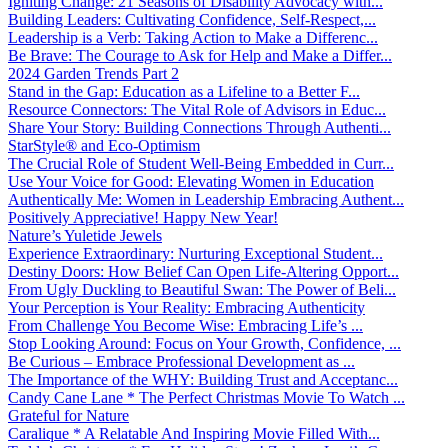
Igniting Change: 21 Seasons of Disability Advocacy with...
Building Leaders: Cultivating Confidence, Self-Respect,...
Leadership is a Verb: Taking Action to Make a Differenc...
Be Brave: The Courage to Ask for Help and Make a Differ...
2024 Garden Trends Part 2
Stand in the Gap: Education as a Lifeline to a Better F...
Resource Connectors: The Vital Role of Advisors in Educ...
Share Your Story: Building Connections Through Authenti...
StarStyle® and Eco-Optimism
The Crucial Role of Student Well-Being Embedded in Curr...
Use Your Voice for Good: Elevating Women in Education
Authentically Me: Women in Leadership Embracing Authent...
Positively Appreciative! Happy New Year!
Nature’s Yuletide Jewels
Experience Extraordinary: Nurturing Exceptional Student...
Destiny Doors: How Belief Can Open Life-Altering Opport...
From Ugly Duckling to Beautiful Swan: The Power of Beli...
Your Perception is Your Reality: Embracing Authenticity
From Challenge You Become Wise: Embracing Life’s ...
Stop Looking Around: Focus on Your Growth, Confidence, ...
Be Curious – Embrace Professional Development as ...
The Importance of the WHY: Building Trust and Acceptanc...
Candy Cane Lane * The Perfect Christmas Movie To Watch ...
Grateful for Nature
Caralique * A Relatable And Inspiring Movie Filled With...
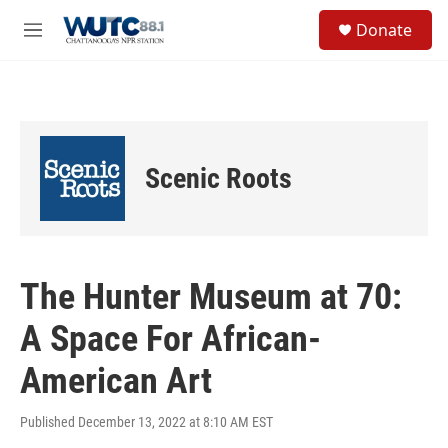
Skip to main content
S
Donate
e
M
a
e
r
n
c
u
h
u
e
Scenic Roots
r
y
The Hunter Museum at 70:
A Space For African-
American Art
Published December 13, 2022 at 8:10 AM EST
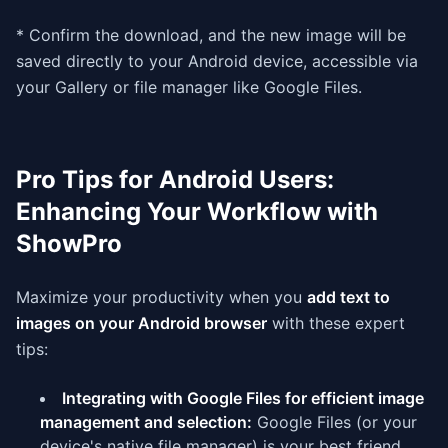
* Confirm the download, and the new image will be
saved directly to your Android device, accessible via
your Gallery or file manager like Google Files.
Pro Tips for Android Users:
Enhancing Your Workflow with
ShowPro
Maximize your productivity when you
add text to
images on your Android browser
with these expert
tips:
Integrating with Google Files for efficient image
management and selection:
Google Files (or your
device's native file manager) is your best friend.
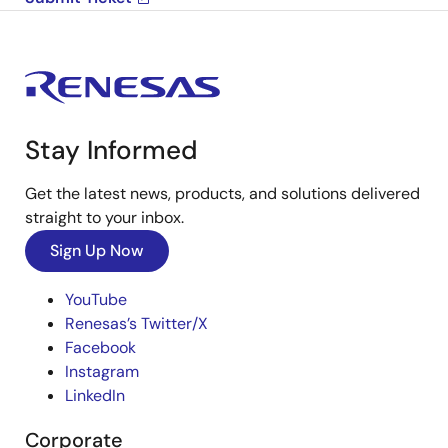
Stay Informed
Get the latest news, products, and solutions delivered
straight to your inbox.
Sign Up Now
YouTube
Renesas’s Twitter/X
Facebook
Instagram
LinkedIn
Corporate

================

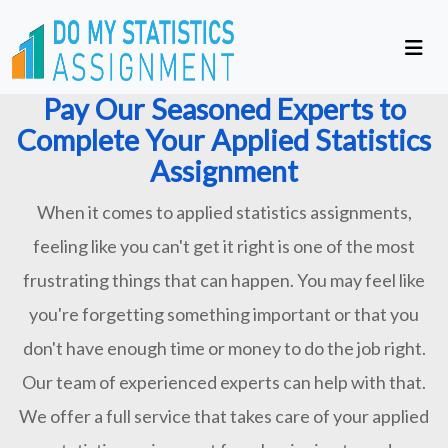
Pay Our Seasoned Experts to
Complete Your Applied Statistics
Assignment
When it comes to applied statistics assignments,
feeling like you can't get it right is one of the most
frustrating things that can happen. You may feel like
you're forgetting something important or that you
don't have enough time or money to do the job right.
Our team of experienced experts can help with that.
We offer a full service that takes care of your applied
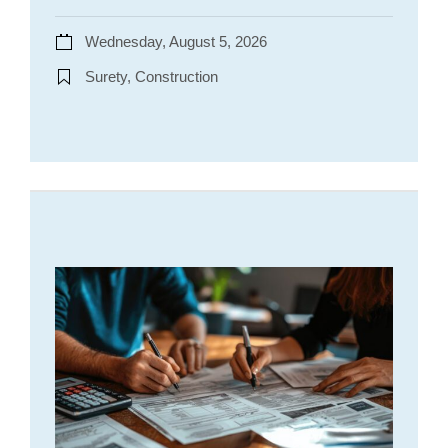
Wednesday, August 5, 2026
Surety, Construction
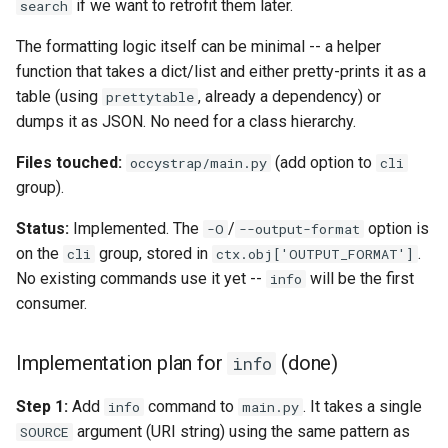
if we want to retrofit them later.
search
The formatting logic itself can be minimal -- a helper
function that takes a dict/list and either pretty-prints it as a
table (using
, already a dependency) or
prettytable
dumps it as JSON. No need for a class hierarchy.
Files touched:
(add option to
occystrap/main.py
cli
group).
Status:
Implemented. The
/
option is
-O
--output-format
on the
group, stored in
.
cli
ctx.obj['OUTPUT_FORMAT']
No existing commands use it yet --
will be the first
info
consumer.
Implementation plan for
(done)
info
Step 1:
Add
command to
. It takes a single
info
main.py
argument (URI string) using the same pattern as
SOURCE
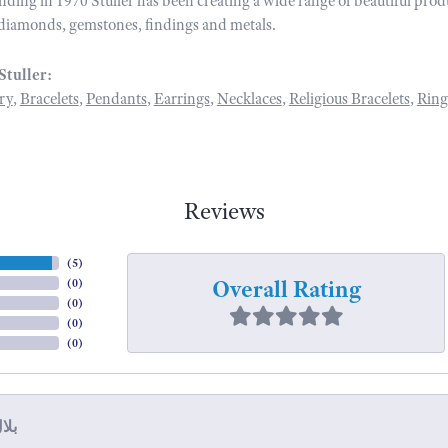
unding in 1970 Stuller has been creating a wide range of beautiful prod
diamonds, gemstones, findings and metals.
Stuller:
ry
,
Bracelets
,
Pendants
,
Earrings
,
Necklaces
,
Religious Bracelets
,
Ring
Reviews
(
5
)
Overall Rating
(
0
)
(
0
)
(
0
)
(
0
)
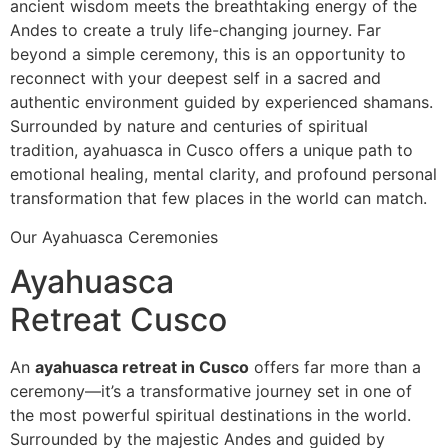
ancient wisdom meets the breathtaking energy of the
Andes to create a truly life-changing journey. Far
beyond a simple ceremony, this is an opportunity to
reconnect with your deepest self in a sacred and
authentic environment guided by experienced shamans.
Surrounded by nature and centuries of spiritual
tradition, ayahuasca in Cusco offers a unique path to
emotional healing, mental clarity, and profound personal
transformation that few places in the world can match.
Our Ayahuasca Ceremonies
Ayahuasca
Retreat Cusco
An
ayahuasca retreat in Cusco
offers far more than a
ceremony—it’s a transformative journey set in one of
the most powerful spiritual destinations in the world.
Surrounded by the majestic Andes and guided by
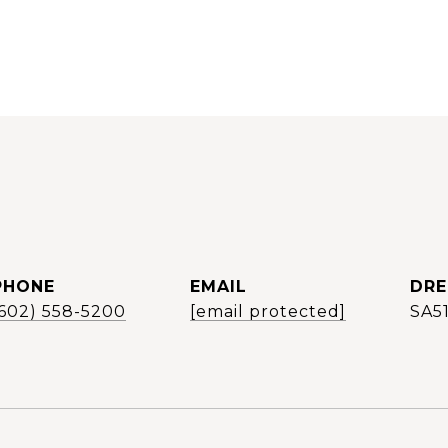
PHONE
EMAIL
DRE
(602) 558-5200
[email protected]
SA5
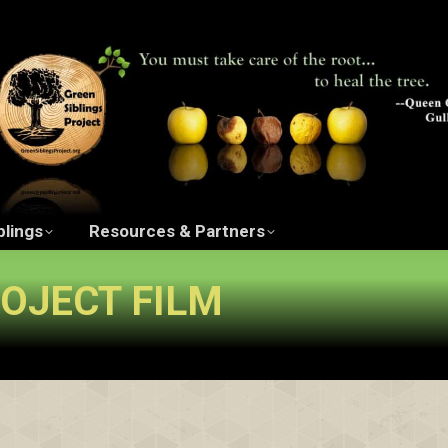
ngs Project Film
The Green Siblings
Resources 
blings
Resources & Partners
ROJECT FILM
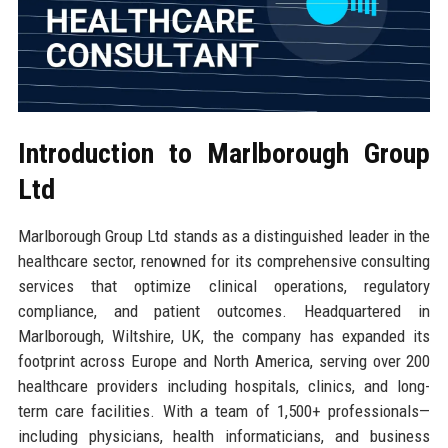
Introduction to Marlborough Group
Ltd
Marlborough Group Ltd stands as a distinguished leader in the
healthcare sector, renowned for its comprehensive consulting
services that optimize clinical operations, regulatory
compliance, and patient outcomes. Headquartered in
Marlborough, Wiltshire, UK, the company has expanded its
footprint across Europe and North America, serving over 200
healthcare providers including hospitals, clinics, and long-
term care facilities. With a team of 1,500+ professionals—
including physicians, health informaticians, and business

================

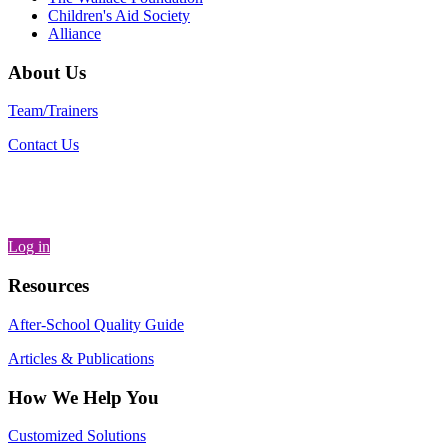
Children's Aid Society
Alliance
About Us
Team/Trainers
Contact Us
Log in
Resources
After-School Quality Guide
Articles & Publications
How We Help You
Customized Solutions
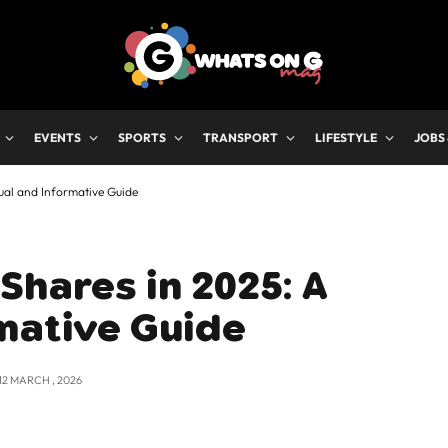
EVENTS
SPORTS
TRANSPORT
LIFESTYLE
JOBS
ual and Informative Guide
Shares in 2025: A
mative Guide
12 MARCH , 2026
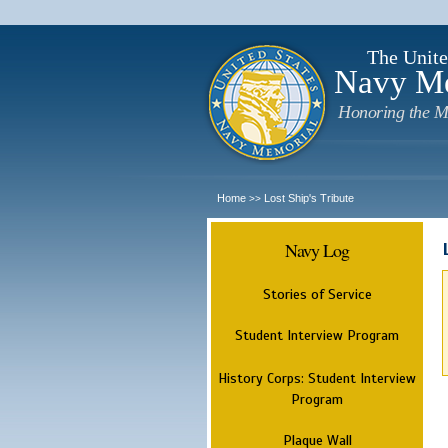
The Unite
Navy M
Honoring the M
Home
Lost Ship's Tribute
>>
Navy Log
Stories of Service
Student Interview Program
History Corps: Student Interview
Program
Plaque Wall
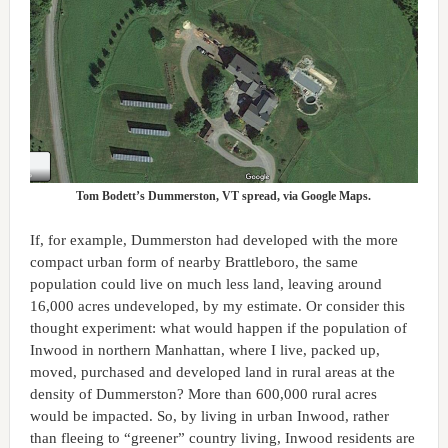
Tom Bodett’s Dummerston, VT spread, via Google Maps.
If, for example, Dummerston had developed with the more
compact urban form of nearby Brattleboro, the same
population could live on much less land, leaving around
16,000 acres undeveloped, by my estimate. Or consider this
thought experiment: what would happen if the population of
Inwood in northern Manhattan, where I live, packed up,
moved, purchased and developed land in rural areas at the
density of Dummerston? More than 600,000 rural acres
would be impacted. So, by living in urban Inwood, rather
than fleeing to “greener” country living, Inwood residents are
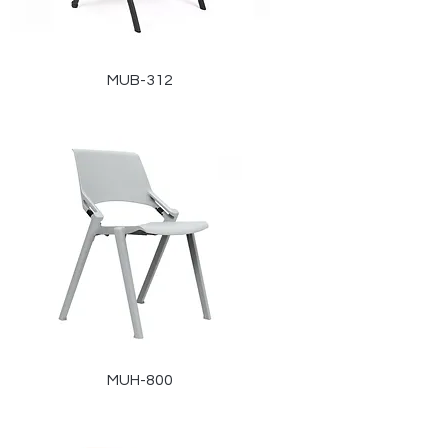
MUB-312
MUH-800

================

__TO DO__
Using the data above, count the lines where "Make" appears. Reply with the number only.

__OUTPUT OF THE TASK__
2